Impressive that you can get that good a resolution out of `high_resolution_clock` I'm used to it petering out somewhere in the microseconds. Be careful by the way, `high_resolution_clock` isn't guaranteed to be monotonic. Some implementations can jump backwards and forwards in time. — user4581301, May 06 '22 at 18:29
At the start **// The lock will not be available at this time, until slowthread's blocking work completes** is false. — 273K, May 06 '22 at 18:31
@273K can you elaborate on this? My understanding is that the lock will be occupied by slowthread(), so the main() thread will have to wait. If the lock *is* available to main() thread immediately, why do we observe the lag that is printed out? — rampatowl, May 06 '22 at 18:35
It's worth keeping in mind that Linux isn't a real-time operating system. There are kernel options to improve latency but there's always a chance that even a spinning thread will be pre-empted. One example is the timer interrupt which, depending on your kennel, fires 250 or 1000 times a second can cause unpredictable latency spikes. Cpu frequency scaling can also cause latency spikes — Alan Birtles, May 06 '22 at 18:35
Note that your `work that takes some time` is likely to be optimised away by the compiler — Alan Birtles, May 06 '22 at 18:40
These numbers are similar to what I measured some years ago in a message queue. The latency of messages was on average 15-30 us using mutexes and condition variables (some spikes a lot higher) and near 0 using spinlocks. I wasn't able to reduce the latency below that. — Federico, May 06 '22 at 18:47
Relevant: https://probablydance.com/2019/12/30/measuring-mutexes-spinlocks-and-how-bad-the-linux-scheduler-really-is/ - TL;DR: Spinlocks are quite inconsistent because you're actively working against the operating system's scheduler. Some go so far as to say that spinlocks in usermode are broken by design. — Jonathan S., May 06 '22 at 19:19

Arty · Answer 1 · 2022-05-10T18:16:26.367

Spinlock and mutex are both MUCH more performant than you think if measurements are done correctly.
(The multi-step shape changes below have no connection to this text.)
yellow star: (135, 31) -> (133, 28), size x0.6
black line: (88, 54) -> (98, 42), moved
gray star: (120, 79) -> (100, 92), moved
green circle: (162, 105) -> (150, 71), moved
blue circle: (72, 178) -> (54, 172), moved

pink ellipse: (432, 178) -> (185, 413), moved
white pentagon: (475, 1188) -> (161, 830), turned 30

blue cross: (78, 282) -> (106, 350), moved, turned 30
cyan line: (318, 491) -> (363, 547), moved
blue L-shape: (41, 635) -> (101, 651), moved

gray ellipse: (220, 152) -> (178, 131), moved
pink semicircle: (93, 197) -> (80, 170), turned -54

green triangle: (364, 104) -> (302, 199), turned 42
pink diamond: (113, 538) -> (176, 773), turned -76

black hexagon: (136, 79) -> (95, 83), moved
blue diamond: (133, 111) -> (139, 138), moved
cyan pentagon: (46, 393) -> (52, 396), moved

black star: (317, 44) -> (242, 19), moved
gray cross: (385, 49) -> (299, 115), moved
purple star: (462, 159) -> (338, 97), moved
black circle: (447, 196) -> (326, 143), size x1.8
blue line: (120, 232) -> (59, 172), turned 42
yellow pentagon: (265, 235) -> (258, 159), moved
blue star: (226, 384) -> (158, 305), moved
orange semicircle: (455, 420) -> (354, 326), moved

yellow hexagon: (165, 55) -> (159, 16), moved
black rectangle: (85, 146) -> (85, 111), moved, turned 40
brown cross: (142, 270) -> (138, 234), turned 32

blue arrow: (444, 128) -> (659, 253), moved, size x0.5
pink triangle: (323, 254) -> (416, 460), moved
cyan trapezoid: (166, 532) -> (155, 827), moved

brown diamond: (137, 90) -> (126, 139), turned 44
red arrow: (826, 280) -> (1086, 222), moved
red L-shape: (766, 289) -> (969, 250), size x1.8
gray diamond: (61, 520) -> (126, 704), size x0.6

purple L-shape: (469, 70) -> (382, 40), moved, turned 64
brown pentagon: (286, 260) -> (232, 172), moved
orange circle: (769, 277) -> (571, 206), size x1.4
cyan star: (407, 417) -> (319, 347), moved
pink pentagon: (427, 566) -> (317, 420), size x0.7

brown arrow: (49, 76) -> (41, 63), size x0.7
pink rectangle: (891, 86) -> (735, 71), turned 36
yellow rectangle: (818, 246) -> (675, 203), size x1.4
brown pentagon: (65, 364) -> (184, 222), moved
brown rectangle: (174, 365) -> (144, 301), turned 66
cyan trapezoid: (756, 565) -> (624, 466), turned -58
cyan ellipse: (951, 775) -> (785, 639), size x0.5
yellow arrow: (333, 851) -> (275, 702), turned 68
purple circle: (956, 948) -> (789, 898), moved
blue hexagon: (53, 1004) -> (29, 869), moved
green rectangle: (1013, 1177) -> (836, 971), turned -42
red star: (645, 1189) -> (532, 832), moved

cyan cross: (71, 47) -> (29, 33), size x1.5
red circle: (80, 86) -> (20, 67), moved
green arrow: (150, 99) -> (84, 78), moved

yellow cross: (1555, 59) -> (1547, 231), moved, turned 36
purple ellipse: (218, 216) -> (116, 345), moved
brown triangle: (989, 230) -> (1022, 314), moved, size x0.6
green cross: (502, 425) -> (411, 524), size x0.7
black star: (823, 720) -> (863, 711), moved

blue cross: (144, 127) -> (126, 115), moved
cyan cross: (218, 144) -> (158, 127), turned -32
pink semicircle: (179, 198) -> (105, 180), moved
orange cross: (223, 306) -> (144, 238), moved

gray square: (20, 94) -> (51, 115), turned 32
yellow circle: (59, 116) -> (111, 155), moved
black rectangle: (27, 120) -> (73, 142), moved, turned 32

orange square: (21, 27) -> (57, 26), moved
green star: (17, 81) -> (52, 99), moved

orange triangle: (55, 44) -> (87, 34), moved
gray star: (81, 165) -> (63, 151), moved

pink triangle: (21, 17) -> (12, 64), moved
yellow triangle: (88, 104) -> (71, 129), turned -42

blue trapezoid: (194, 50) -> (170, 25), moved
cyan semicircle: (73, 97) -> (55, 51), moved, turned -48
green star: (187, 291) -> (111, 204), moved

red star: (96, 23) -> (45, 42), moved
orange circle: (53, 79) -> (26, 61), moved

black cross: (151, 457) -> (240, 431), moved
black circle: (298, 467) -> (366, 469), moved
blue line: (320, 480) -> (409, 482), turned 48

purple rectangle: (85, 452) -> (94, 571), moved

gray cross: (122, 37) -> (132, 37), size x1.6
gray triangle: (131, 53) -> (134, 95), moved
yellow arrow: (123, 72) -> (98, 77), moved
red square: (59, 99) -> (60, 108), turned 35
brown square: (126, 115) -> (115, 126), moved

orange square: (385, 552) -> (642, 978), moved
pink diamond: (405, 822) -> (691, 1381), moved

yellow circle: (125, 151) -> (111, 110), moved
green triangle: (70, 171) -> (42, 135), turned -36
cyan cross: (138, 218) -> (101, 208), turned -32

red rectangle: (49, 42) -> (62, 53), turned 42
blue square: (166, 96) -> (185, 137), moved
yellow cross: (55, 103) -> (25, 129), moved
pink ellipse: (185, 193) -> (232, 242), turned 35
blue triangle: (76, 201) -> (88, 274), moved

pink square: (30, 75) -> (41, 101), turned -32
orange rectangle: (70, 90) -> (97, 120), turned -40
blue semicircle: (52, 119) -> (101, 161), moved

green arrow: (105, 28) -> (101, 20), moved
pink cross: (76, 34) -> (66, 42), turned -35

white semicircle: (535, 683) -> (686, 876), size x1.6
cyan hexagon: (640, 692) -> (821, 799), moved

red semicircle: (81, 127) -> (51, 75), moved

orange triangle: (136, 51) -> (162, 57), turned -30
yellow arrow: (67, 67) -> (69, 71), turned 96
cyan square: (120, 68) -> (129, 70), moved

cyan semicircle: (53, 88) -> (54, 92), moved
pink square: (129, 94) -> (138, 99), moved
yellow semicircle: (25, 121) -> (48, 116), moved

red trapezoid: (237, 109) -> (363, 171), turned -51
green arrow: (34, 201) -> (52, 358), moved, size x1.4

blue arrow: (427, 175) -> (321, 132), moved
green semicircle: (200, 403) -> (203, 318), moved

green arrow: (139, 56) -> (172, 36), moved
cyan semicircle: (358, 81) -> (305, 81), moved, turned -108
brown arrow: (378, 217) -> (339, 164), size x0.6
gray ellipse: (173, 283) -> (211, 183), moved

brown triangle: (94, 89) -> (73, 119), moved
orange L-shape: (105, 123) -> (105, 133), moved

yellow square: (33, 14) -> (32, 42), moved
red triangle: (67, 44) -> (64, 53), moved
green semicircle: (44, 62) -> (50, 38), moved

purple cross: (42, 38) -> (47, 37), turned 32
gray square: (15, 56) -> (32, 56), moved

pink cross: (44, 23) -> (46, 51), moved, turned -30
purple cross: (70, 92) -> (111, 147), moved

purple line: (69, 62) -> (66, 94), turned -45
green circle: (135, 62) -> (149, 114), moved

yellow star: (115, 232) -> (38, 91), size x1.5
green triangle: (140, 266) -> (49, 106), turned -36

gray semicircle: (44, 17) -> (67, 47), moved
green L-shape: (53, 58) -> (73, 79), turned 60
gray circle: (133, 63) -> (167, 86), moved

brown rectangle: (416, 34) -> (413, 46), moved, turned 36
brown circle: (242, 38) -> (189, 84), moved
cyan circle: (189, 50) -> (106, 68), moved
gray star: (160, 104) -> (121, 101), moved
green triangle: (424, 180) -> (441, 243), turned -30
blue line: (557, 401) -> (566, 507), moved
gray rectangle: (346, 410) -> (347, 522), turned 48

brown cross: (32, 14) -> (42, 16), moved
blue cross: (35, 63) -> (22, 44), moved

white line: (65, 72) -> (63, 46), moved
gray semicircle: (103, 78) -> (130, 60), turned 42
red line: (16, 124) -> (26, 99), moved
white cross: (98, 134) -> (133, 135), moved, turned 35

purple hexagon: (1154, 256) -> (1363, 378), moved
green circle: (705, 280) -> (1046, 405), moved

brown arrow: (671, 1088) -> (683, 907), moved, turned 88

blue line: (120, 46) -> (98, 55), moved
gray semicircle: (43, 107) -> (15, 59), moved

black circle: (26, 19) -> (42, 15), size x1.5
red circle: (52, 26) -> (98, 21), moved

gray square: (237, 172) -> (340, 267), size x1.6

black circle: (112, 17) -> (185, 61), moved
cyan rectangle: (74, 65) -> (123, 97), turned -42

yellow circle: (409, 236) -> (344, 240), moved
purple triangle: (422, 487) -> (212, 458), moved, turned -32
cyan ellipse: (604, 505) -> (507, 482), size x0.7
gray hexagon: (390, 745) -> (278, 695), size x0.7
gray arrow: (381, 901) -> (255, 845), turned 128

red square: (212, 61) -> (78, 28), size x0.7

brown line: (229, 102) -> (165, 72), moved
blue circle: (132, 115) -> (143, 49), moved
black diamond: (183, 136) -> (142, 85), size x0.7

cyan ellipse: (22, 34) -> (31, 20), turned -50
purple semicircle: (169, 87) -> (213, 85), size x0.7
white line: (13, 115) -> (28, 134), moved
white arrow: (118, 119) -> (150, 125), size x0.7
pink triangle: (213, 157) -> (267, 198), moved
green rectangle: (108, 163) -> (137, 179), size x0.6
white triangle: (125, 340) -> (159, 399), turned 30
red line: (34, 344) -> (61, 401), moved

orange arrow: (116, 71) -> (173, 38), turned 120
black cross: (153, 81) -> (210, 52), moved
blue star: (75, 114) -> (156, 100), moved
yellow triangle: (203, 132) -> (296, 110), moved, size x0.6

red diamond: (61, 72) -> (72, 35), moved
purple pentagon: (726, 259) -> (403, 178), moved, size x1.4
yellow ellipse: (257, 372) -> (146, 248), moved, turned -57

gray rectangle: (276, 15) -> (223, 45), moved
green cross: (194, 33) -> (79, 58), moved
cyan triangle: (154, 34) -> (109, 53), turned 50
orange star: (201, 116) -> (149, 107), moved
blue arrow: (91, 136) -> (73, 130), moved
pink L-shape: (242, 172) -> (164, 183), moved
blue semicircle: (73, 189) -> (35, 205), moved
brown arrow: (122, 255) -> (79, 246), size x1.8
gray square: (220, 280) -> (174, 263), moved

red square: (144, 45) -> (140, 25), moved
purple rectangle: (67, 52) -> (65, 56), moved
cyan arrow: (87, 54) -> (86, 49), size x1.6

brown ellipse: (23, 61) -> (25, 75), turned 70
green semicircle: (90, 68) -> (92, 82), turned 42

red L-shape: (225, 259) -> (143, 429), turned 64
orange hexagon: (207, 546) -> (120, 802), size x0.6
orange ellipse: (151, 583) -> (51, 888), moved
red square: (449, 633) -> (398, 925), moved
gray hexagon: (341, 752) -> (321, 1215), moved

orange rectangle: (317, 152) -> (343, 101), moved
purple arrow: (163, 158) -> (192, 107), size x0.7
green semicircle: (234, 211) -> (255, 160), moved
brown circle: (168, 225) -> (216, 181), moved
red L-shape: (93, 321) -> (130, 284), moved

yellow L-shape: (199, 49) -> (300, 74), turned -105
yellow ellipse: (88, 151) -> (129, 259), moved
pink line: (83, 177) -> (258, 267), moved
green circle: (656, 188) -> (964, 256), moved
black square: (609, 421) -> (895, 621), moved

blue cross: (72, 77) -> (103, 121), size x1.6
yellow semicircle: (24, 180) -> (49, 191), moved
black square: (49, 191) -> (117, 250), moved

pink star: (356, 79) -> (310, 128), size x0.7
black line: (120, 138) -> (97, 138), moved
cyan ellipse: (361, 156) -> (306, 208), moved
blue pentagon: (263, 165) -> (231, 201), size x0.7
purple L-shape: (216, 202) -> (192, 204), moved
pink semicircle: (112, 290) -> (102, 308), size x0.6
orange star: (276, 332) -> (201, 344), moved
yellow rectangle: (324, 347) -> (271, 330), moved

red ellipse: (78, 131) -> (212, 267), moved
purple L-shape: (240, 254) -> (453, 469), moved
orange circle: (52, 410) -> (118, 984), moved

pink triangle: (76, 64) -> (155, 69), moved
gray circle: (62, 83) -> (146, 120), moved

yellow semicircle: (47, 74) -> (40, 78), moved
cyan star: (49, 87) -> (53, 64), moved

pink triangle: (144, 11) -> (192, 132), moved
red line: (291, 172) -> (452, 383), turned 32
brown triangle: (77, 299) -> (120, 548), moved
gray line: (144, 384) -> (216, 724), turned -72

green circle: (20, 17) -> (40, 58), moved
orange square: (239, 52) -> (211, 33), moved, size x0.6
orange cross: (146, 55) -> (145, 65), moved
My following code on my old 2GHz Windows laptop shows 75 ns for mutex and 12.5 ns for spinlock. And on modern 3GHz GodBolt online Linux servers mutex shows on average 15 ns and spinlock shows 8 ns. See more details after code, there is located console output of measurements.

GodBolt Linux mutex is much faster, because in Linux is implemented in much more performant way than in Windows. On Windows you may try std::shared_mutex instead of std::mutex, because shared was implemented in much later version of Windows and was made through more performant algorithm and API, shared version of mutex shows 50 ns on my laptop, while regular mutex is 75 ns.

I also measure cycles and GHz that are shown in console output. Note that as cycles are measured by RDTSC instruction, this cycles count corresponds to Base frequence, it means if currently CPU has thermal throttling or turbo boost, i.e. has changed its speed from Base, then number of cycles will be shown incorrectly. Only number of nano-seconds (ns) is always shown correctly, corresponding to current CPU speed.

How to correctly measure everything here. First to ONLY measure time of spinlock and mutex itself without any extra work you need to measure only single thread.

But to measure only single thread you need to Show compiler that you're Going to use mutex and spinlock in other threads. For that I create a second dummy thread through std::async and keep its future in volatile variable. This dummy thread prevents compiler from optimizing away mutex and spinlock code, as it sees that it is used in other thread simultaneously. Without dummy thread mutex and spinlock code might be removed from single (main) thread.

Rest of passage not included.